Her response and the resulting actions may seem harsh as an isolated incident,
but they reflect her frustration with the countless times that she would have
ignored such statements.

In the context of an event that prioritises diversity and equality - such that
it has achieved 20% female attendance - the behaviour of the gentlemen
involved represents exactly what the organisers are fighting against.

The best response to this story would be for readers to reflect and to realise
how unintentionally alienating the macho nature of code communities can be.

The larger picture here is not Man vs. Woman. The issue is that we are members
of a subculture which projects an image of immature and offensive behaviour.
Behaviour which offends other races, ethnicities, ages, abilities, religions,
sexual orientations AND genders.

------
canadev
My 2c:

\- The conference organizers set a very inclusive mandate that was, perhaps
unwittingly, violated.

\- The blog post author was justified in using social media to alert the
organizers that their mandate was being violated, but this probably could have
been done privately with a similar effect.

\- It is extremely unfortunate that the violator's employers fired him. That
is a big overreaction on the employer's part.

\- The individual outcome here of the guy getting fired sucks, really badly,
but that was not the blog post author's decision to make in the first place.

\- If this helps people think twice before speaking in a public place, that's
a good thing. The community will become more inclusive as a result.

I think that this is not about political correctness but about fostering an
environment that allows everyone to feel comfortable. Perhaps the general
short term trend will be to overcorrect by being extremely polite and
reserved, but when the community embraces women and the community is evenly
split between males/females/other this will eventually fade into history as we
collectively reach a tone for public conversation that embraces as many people
as possible while still maintaining emotion.

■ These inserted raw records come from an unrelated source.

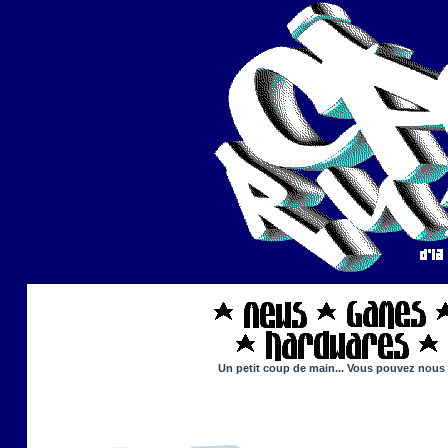
Un petit coup de main... Vous pouvez nous ai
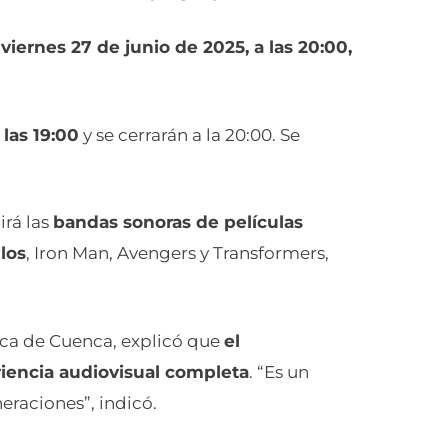
 viernes 27 de junio de 2025, a las 20:00,
 las 19:00
y se cerrarán a la 20:00. Se
irá las
bandas sonoras de películas
los
, Iron Man, Avengers y Transformers,
ica de Cuenca, explicó que
el
iencia audiovisual completa
. “Es un
raciones”, indicó.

This isn't just a tech problem. The whole world is figuring out how to
communicate with each other anew. There are gay people, ethnic minorities,
people who identify with an uncommon gender, recovered drug addicts, people
who have had family members die, vegetarians, etc. who will all take offense
to certain remarks that were par for the course some time in the recent past.
This is inevitable as the world embraces diversity and myriad forms of
identity.

I suspect things will work themselves out in time, and the world will become
more tolerant, while allowing people to poke fun at each other in a way that
doesn't take things too far for the majority of each minority.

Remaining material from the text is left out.